| Instructions for the task |
Leaving out the pictures, restate each record below word for word.

++++ Data provided ++++

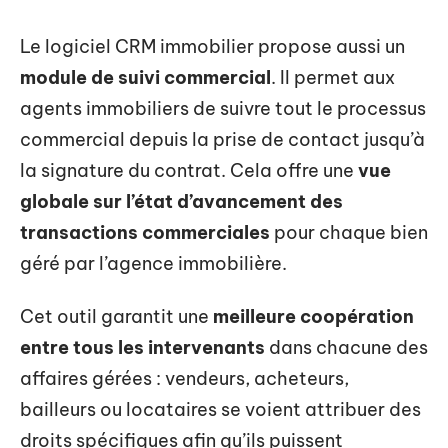
Le logiciel CRM immobilier propose aussi un
module de suivi commercial
. Il permet aux
agents immobiliers de suivre tout le processus
commercial depuis la prise de contact jusqu’à
la signature du contrat. Cela offre une
vue
globale sur l’état d’avancement des
transactions commerciales
pour chaque bien
géré par l’agence immobilière.
Cet outil garantit une
meilleure coopération
entre tous les intervenants
dans chacune des
affaires gérées : vendeurs, acheteurs,
bailleurs ou locataires se voient attribuer des
droits spécifiques afin qu’ils puissent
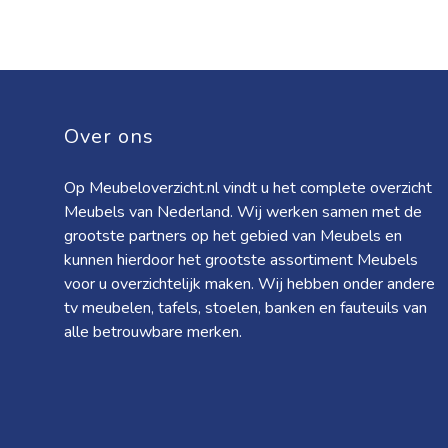
Over ons
Op Meubeloverzicht.nl vindt u het complete overzicht
Meubels van Nederland. Wij werken samen met de
grootste partners op het gebied van Meubels en
kunnen hierdoor het grootste assortiment Meubels
voor u overzichtelijk maken. Wij hebben onder andere
tv meubelen, tafels, stoelen, banken en fauteuils van
alle betrouwbare merken.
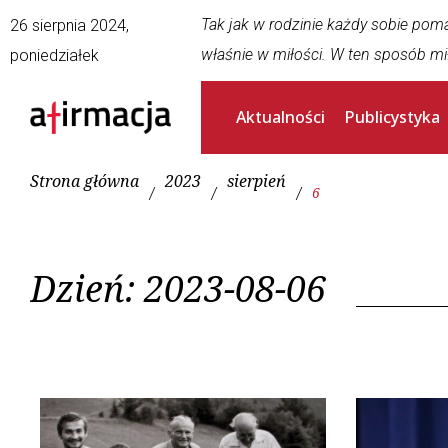
Tak jak w rodzinie każdy sobie pom
26 sierpnia 2024,
właśnie w miłości. W ten sposób mi
poniedziałek
Aktualności
Publicystyka
Strona główna
2023
sierpień
/
/
/
6
Dzień:
2023-08-06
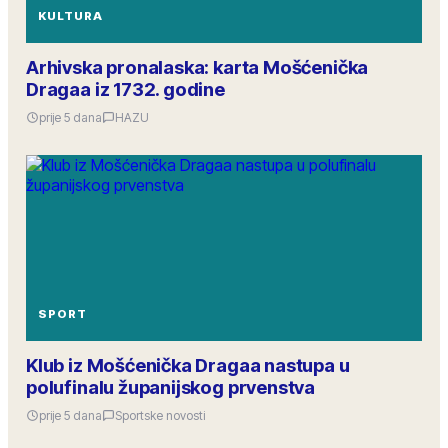
KULTURA
Arhivska pronalaska: karta Mošćenička
Dragaa iz 1732. godine
prije 5 dana
HAZU
SPORT
Klub iz Mošćenička Dragaa nastupa u
polufinalu županijskog prvenstva
prije 5 dana
Sportske novosti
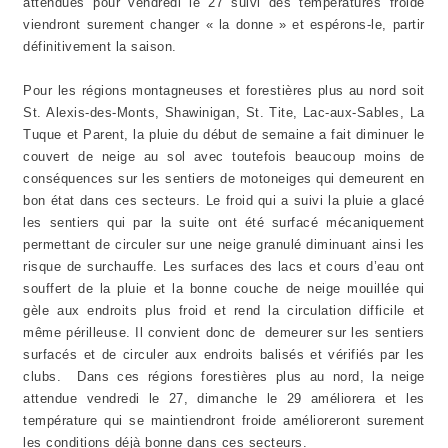
attendues pour vendredi le 27 suivi des températures froide
viendront surement changer « la donne » et espérons-le, partir
définitivement la saison.
Pour les régions montagneuses et forestières
plus au nord soit
St. Alexis-des-Monts, Shawinigan, St. Tite, Lac-aux-Sables, La
Tuque et Parent, la pluie du début de semaine a fait diminuer le
couvert de neige au sol avec toutefois beaucoup moins de
conséquences sur les sentiers de motoneiges qui demeurent en
bon état dans ces secteurs. Le froid qui a suivi la pluie a glacé
les sentiers qui par la suite ont été surfacé mécaniquement
permettant de circuler sur une neige granulé diminuant ainsi les
risque de surchauffe. Les surfaces des lacs et cours d’eau ont
souffert de la pluie et la bonne couche de neige mouillée qui
gèle aux endroits plus froid et rend la circulation difficile et
même périlleuse. Il convient donc de demeurer sur les sentiers
surfacés et de circuler aux endroits balisés et vérifiés par les
clubs. Dans ces régions forestières plus au nord, la neige
attendue vendredi le 27, dimanche le 29 améliorera et les
température qui se maintiendront froide amélioreront surement
les conditions déjà bonne dans ces secteurs.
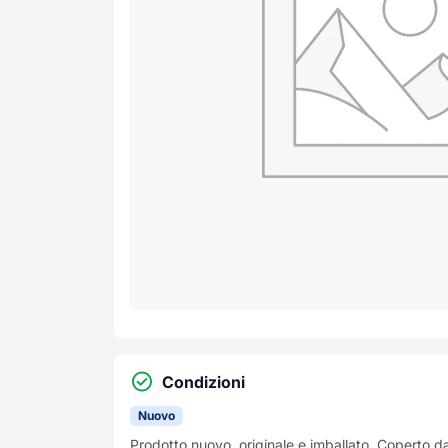
Condizioni
Nuovo
Prodotto nuovo, originale e imballato. Coperto d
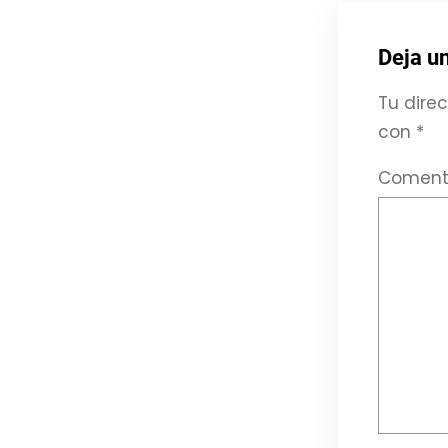
Deja u
Tu direc
con
*
Coment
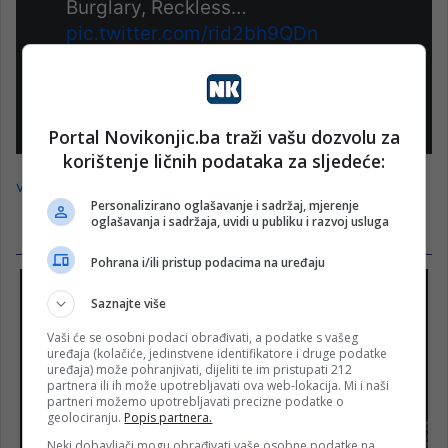
Burglary, Reckless…
pic.twitter.com/rid2bh9QDn
— Oliya Scootercaster
(@ScooterCasterNY)
July 1, 2026
Portal Novikonjic.ba traži vašu dozvolu za
korištenje ličnih podataka za sljedeće:
vijesti.ba
Personalizirano oglašavanje i sadržaj, mjerenje
oglašavanja i sadržaja, uvidi u publiku i razvoj usluga
Pohrana i/ili pristup podacima na uređaju
Saznajte više
Vaši će se osobni podaci obrađivati, a podatke s vašeg
uređaja (kolačiće, jedinstvene identifikatore i druge podatke
uređaja) može pohranjivati, dijeliti te im pristupati 212
partnera ili ih može upotrebljavati ova web-lokacija. Mi i naši
partneri možemo upotrebljavati precizne podatke o
geolociranju.
Popis partnera.
Neki dobavljači mogu obrađivati vaše osobne podatke na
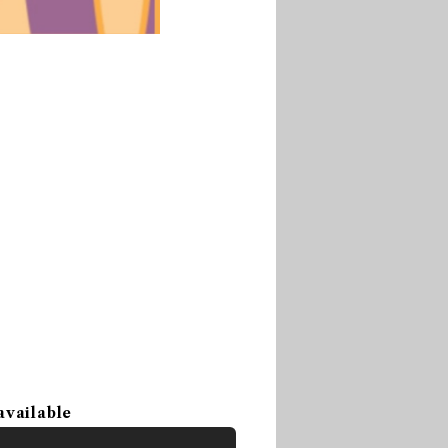
available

++++

| Task answer |
Le logiciel CRM immobilier propose aussi un
module de suivi commercial
. Il permet aux
agents immobiliers de suivre tout le processus
commercial depuis la prise de contact jusqu’à
la signature du contrat. Cela offre une
vue
globale sur l’état d’avancement des
transactions commerciales
pour chaque bien
géré par l’agence immobilière.
Cet outil garantit une
meilleure coopération
entre tous les intervenants
dans chacune des
affaires gérées : vendeurs, acheteurs,
bailleurs ou locataires se voient attribuer des
droits spécifiques afin qu’ils puissent
Over ons
Op Meubeloverzicht.nl vindt u het complete overzicht
Meubels van Nederland. Wij werken samen met de
grootste partners op het gebied van Meubels en
kunnen hierdoor het grootste assortiment Meubels
voor u overzichtelijk maken. Wij hebben onder andere
tv meubelen, tafels, stoelen, banken en fauteuils van
alle betrouwbare merken.
Tak jak w rodzinie każdy sobie pom
26 sierpnia 2024,
właśnie w miłości. W ten sposób mi
poniedziałek
Aktualności
Publicystyka
Strona główna
2023
sierpień
/
/
/
6
Dzień:
2023-08-06
KULTURA
Arhivska pronalaska: karta Mošćenička
Dragaa iz 1732. godine
prije 5 dana
HAZU
SPORT
Klub iz Mošćenička Dragaa nastupa u
polufinalu županijskog prvenstva
prije 5 dana
Sportske novosti
attendues pour vendredi le 27 suivi des températures froide
viendront surement changer « la donne » et espérons-le, partir
définitivement la saison.
Pour les régions montagneuses et forestières
plus au nord soit
St. Alexis-des-Monts, Shawinigan, St. Tite, Lac-aux-Sables, La
Tuque et Parent, la pluie du début de semaine a fait diminuer le
couvert de neige au sol avec toutefois beaucoup moins de
conséquences sur les sentiers de motoneiges qui demeurent en
bon état dans ces secteurs. Le froid qui a suivi la pluie a glacé
les sentiers qui par la suite ont été surfacé mécaniquement
permettant de circuler sur une neige granulé diminuant ainsi les
risque de surchauffe. Les surfaces des lacs et cours d’eau ont
souffert de la pluie et la bonne couche de neige mouillée qui
gèle aux endroits plus froid et rend la circulation difficile et
même périlleuse. Il convient donc de demeurer sur les sentiers
surfacés et de circuler aux endroits balisés et vérifiés par les
clubs. Dans ces régions forestières plus au nord, la neige
attendue vendredi le 27, dimanche le 29 améliorera et les
température qui se maintiendront froide amélioreront surement
les conditions déjà bonne dans ces secteurs.
Condizioni
Nuovo
Prodotto nuovo, originale e imballato. Coperto d
Deja u
Tu direc
con
*
Coment
Burglary, Reckless…
pic.twitter.com/rid2bh9QDn
— Oliya Scootercaster
(@ScooterCasterNY)
July 1, 2026
Portal Novikonjic.ba traži vašu dozvolu za
korištenje ličnih podataka za sljedeće:
vijesti.ba
Personalizirano oglašavanje i sadržaj, mjerenje
oglašavanja i sadržaja, uvidi u publiku i razvoj usluga
Pohrana i/ili pristup podacima na uređaju
Saznajte više
Vaši će se osobni podaci obrađivati, a podatke s vašeg
uređaja (kolačiće, jedinstvene identifikatore i druge podatke
uređaja) može pohranjivati, dijeliti te im pristupati 212
partnera ili ih može upotrebljavati ova web-lokacija. Mi i naši
partneri možemo upotrebljavati precizne podatke o
geolociranju.
Popis partnera.
Neki dobavljači mogu obrađivati vaše osobne podatke na
available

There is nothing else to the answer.